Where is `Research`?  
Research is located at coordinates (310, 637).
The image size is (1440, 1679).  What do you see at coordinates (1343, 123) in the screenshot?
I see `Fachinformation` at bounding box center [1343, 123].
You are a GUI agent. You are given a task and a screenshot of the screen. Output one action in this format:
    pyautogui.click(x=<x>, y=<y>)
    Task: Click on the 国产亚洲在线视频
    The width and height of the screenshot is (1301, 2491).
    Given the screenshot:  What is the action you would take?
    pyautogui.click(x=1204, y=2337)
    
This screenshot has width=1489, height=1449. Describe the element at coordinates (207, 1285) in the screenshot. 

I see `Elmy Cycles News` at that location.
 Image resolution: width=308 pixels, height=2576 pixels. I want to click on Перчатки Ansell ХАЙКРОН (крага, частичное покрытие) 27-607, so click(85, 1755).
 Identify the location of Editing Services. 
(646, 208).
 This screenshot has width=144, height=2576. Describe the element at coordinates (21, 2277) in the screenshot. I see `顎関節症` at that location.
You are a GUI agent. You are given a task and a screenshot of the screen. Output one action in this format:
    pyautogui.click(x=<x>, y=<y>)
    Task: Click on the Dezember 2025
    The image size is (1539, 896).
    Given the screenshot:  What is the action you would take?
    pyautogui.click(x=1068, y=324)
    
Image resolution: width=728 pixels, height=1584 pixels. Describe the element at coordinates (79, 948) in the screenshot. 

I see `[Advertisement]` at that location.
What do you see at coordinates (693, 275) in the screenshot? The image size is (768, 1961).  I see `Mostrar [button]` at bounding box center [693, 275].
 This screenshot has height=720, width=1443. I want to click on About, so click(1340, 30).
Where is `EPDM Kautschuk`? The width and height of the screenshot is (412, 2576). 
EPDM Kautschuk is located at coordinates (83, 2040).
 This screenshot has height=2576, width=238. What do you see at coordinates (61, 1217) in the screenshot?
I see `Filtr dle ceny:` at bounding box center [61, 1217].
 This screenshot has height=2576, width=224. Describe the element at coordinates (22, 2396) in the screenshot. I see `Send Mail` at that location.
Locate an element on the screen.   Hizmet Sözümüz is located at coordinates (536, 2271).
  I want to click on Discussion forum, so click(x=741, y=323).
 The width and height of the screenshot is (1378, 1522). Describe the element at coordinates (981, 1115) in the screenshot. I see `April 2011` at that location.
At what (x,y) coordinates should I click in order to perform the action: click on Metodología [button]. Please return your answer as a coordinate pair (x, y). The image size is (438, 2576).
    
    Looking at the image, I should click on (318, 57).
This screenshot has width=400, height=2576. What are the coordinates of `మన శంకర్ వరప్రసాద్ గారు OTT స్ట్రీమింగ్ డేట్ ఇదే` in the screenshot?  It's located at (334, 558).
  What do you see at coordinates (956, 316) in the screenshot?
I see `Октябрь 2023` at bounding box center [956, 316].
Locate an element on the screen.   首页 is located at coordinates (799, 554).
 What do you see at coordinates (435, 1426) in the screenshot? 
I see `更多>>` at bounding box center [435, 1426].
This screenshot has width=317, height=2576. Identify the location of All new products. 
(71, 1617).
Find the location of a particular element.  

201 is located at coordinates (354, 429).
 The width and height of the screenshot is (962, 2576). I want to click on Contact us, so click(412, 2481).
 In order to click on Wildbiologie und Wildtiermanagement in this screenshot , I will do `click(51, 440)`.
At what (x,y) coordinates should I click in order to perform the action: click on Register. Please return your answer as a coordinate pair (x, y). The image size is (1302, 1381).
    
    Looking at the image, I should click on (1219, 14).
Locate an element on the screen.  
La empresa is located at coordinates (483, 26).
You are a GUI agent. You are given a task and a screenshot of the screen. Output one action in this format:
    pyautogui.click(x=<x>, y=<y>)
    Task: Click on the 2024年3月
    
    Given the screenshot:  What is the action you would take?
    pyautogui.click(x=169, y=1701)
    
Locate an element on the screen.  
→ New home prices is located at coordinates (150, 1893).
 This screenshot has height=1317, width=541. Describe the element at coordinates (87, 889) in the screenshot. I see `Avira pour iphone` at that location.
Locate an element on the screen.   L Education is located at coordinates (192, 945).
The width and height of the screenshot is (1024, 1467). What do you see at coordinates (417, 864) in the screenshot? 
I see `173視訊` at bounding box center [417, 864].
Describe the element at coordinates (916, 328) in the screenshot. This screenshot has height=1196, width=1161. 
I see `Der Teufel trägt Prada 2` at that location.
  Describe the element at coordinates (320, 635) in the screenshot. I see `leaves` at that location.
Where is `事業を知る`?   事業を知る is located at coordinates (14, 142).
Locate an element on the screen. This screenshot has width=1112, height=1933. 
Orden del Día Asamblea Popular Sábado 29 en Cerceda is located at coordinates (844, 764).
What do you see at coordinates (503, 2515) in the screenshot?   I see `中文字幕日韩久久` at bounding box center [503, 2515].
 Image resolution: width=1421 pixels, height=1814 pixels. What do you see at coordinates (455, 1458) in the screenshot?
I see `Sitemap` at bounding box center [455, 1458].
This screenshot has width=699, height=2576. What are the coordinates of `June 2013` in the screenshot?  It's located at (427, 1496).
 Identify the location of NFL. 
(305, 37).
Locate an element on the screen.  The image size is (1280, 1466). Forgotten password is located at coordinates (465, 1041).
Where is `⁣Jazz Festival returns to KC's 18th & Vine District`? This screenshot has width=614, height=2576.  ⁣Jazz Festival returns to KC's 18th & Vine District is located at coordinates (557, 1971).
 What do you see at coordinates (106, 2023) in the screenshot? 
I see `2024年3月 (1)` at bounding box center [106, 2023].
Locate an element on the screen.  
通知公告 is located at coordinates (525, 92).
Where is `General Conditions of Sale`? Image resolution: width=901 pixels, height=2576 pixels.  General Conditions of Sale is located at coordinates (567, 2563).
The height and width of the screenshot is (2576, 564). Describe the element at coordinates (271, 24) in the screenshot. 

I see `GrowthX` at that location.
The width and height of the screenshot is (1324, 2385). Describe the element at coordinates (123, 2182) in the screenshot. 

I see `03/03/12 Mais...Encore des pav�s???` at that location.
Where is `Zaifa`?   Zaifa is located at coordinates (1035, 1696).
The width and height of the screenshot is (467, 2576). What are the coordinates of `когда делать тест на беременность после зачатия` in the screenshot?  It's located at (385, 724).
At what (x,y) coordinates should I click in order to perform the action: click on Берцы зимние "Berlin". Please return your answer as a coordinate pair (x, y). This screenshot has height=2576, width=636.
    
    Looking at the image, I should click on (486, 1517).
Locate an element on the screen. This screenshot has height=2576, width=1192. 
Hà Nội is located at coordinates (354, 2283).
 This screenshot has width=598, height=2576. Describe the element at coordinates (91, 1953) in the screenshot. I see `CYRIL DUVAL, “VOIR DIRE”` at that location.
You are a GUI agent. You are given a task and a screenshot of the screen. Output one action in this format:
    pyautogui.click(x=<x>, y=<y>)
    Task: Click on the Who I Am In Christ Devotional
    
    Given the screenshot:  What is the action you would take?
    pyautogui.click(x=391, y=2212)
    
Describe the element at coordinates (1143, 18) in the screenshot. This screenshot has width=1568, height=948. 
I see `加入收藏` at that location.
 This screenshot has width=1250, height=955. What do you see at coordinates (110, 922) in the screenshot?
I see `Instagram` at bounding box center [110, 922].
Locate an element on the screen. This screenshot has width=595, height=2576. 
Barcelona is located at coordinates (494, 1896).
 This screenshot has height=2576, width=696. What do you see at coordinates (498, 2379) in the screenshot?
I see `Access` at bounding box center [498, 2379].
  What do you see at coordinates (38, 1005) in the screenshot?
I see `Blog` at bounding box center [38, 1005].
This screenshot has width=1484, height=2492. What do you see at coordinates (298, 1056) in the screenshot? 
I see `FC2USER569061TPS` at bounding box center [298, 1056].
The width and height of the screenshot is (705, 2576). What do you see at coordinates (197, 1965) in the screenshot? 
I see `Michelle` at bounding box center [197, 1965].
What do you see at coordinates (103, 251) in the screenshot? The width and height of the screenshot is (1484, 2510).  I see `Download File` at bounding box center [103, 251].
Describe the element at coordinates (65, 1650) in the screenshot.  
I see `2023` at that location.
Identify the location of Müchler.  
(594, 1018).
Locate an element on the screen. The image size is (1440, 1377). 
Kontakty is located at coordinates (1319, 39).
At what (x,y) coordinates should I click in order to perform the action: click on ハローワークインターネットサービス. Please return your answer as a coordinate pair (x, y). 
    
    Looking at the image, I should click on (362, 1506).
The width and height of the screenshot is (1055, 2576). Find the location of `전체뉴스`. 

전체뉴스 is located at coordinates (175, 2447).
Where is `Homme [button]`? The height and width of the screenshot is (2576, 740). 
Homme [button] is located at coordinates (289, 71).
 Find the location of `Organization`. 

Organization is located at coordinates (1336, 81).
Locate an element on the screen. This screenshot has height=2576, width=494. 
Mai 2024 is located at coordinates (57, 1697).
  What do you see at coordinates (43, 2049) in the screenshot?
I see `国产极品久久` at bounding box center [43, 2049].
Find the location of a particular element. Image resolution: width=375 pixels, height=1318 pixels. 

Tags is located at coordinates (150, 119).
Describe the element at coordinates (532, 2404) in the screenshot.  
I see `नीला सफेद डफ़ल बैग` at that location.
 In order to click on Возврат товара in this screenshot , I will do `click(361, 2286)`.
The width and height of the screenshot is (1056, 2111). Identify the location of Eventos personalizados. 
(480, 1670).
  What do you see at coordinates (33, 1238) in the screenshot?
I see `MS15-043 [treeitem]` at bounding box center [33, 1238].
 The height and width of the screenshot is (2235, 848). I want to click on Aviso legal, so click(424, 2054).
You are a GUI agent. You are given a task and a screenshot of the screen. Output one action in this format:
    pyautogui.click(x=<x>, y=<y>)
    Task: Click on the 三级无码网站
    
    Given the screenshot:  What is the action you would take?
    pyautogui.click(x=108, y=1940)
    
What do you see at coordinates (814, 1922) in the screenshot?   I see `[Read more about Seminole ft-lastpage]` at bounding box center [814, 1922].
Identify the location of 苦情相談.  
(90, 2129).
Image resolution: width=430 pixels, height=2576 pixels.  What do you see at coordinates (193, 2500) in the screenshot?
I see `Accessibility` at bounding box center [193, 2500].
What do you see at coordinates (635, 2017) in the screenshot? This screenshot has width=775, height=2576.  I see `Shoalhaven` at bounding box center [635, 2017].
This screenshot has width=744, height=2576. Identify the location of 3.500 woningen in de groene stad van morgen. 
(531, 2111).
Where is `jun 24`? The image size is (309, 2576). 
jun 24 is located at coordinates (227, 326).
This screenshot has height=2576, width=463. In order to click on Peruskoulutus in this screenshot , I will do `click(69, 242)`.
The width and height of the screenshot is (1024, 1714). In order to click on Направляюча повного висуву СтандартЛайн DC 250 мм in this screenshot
----
◆ Action item ◆
Go through the records above and return every line that holds the string "will".

◆ Exercise result ◆
 In order to click on Wildbiologie und Wildtiermanagement in this screenshot , I will do `click(51, 440)`.
 In order to click on Возврат товара in this screenshot , I will do `click(361, 2286)`.
This screenshot has height=2576, width=463. In order to click on Peruskoulutus in this screenshot , I will do `click(69, 242)`.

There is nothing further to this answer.